Para Alckmin, atos de protesto na Paulista foram 'absurdos'

Descontentes com o aumento da tarifa dos transportes, manifestantes fecharam avenidas, invadiram shopping e causaram depredação; movimento promete novo ato nesta sexta

Caio do Valle, O Estado de S. Paulo

07 Junho 2013 | 13h28

SÃO PAULO - O governador Geraldo Alckmin (PSDB) disse nesta sexta-feira, 7, que a manifestação ocorrida na noite de quinta-feira contra o aumento das tarifas de transporte coletivo - que culminou em depredações na Avenida Paulista e estações do Metrô - foi "absurda".

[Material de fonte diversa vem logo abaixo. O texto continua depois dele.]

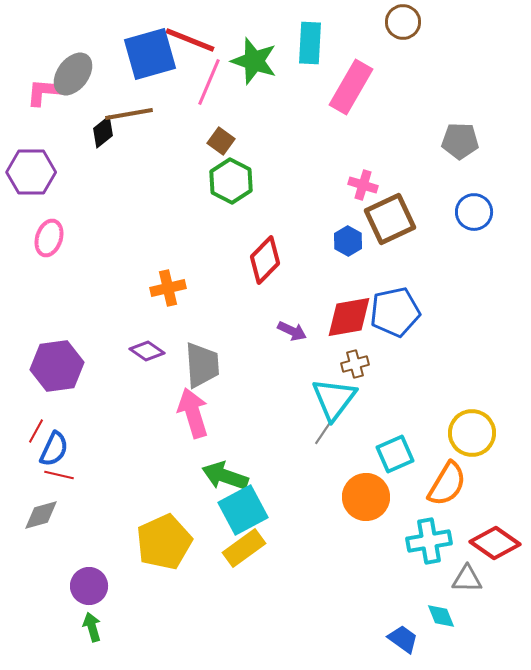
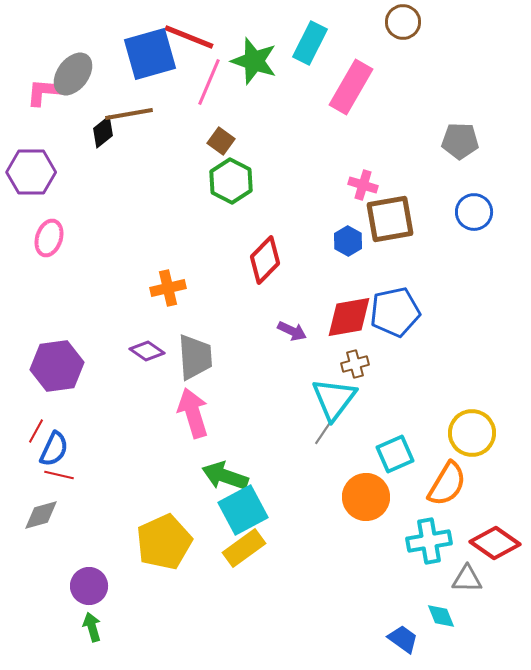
red line at (190, 40): moved 1 px left, 3 px up
cyan rectangle at (310, 43): rotated 24 degrees clockwise
brown square at (390, 219): rotated 15 degrees clockwise
gray trapezoid at (202, 365): moved 7 px left, 8 px up
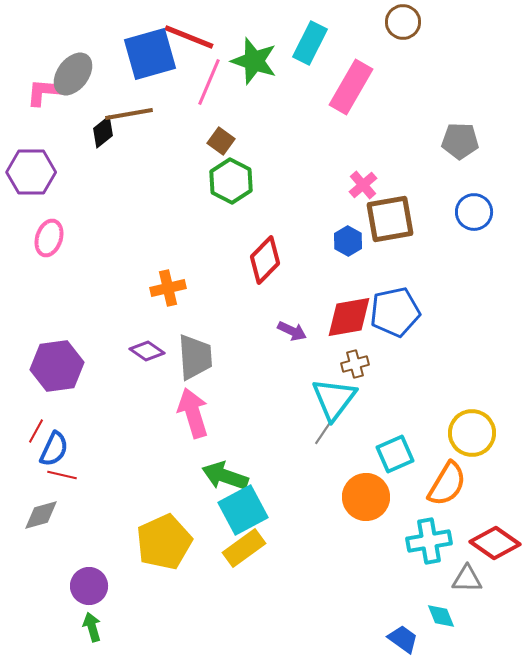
pink cross at (363, 185): rotated 32 degrees clockwise
red line at (59, 475): moved 3 px right
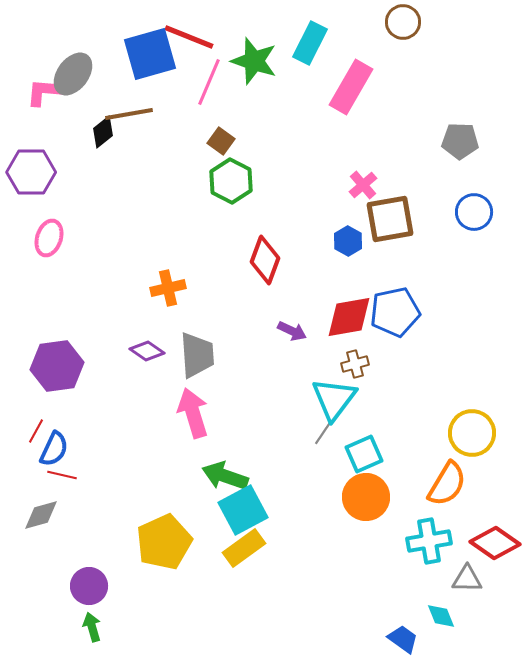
red diamond at (265, 260): rotated 24 degrees counterclockwise
gray trapezoid at (195, 357): moved 2 px right, 2 px up
cyan square at (395, 454): moved 31 px left
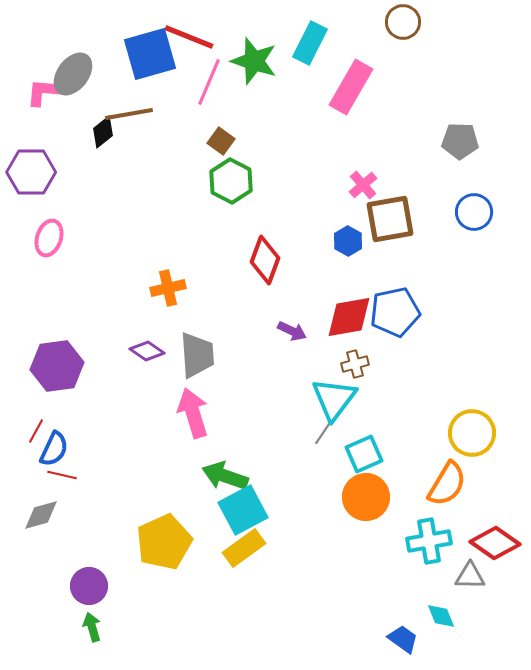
gray triangle at (467, 579): moved 3 px right, 3 px up
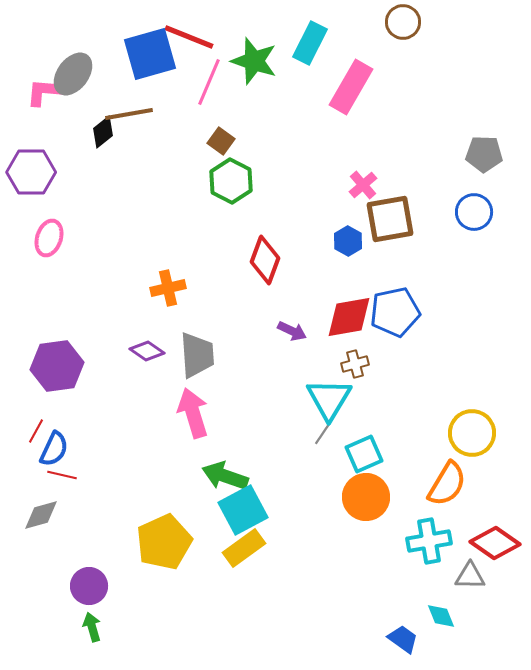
gray pentagon at (460, 141): moved 24 px right, 13 px down
cyan triangle at (334, 399): moved 5 px left; rotated 6 degrees counterclockwise
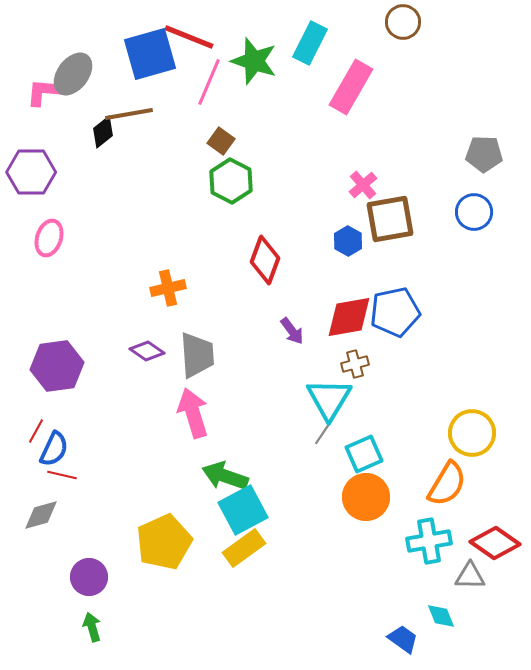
purple arrow at (292, 331): rotated 28 degrees clockwise
purple circle at (89, 586): moved 9 px up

"É preciso deixar claro que não é aceitável o que foi feito, é um absurdo sob todos os pontos de vista. Uma atitude totalmente absurda e a polícia tem que agir, a polícia não pode se omitir", afirmou o tucano após um evento no Palácio dos Bandeirantes, no Morumbi.

Questionado sobre suposta ação truculenta da Polícia Militar, que usou bombas de gás lacrimogêneo e de efeito moral para dispersar os manifestantes, Alckmin disse que haverá apuração. "A polícia sempre apura. Toda a ação da polícia é filmada. A própria polícia tem um sistema de acompanhamento. Ela tem expertise."

Ainda segundo o governador paulista, "é dever da polícia proteger a população" e o patrimônio público.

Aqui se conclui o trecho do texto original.